The intrinsic fluorescence emission of PpaPV1 and PsSC tryptophans was used to follow PV1 denaturation induced by guanidine hydrochloride (GndHCl) (Sigma). Chemical denaturation was performed by incubating PV1s (50 μg ml⁻¹) overnight in the presence of increasing concentrations (0–6.5 mol l⁻¹) of GndHCl buffered with 0.1 mol l⁻¹ phosphate buffer, pH 7.4 at 8°C.

Protein intrinsic fluorescence spectra were recorded on a Fluorolog 3 Spectrofluorometer coupled with a Lauda Alpha RA 8 thermostatic bath. Fluorescence spectra were recorded in emission scanning mode at 25°C. Tryptophan emission was excited at 295 nm (6 nm slit) and recorded between 310 and 450 nm (3 nm slit). The corresponding buffer blank was subtracted. Two independent samples were measured. Spectra were characterized by their center of mass (CM) and the populations associated with the unfolded fraction (f_u) were calculated from the CM as for PmPV1 in Pasquevich et al. (2017).

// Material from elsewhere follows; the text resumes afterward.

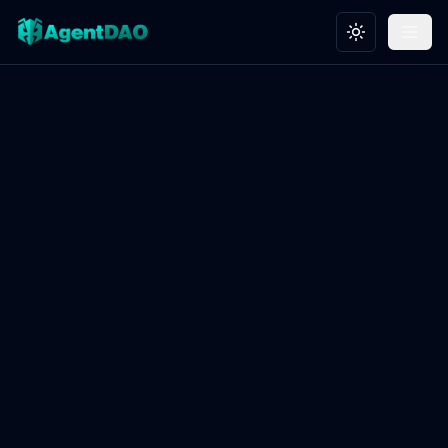
Toggle theme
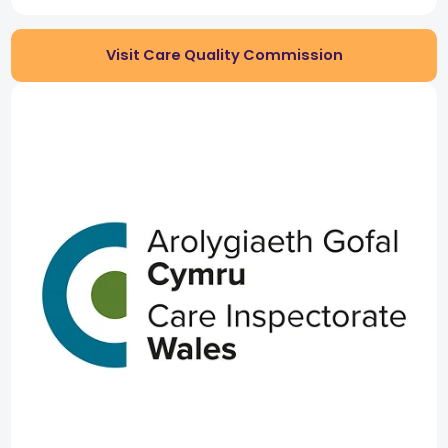
Visit Care Quality Commission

The equilibrium reached in each GndHCl concentration allowed the calculation of an equilibrium constant K=f_u/(1−f_u) and Gibb's free energy for the unfolding reaction in terms of this mole fraction (ΔG⁰=−RTlnK, where R is the gas constant and T is temperature) were calculated. The dependence of ΔG⁰ on GndHCl concentration can be approximated by the linear equation ΔG⁰=ΔG⁰H₂O−m[GndHCl], where the free energy of unfolding in the absence of denaturant (ΔG⁰H₂O) represents the conformational stability of the protein. m is a parameter that correlates with the change in the solvent accessible area. The GndHCl concentration in which half of the protein is unfolded (C_m) was estimated as a function of denaturant concentration from the linear extrapolation method.

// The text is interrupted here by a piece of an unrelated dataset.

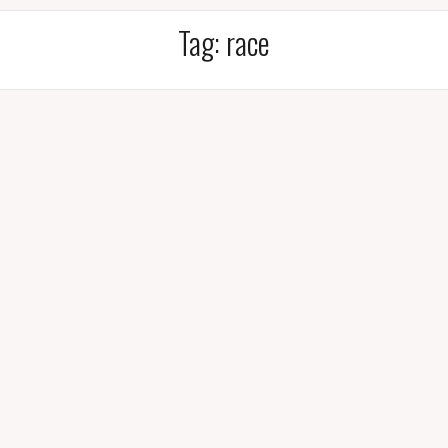
Tag:
race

Resistance to SDS-induced denaturation serves to identify proteins whose native conformations are kinetically trapped in a specific conformation because of an unusually high unfolding barrier that results in very slow unfolding rates. The resistance to SDS was assayed following the Manning and Colón procedure previously used with other Pomacea spp. carotenoproteins (Pasquevich et al., 2017; Brola et al., 2020). Briefly, PcOvo, PmPV1, PsSC and PpaPV1 were incubated in Laemmli sample buffer (pH 6.8) containing 1% SDS and either boiled for 10 min or unheated before analysis by 4–20% SDS-PAGE. The gels were then stained with Coomassie Brilliant Blue R-250.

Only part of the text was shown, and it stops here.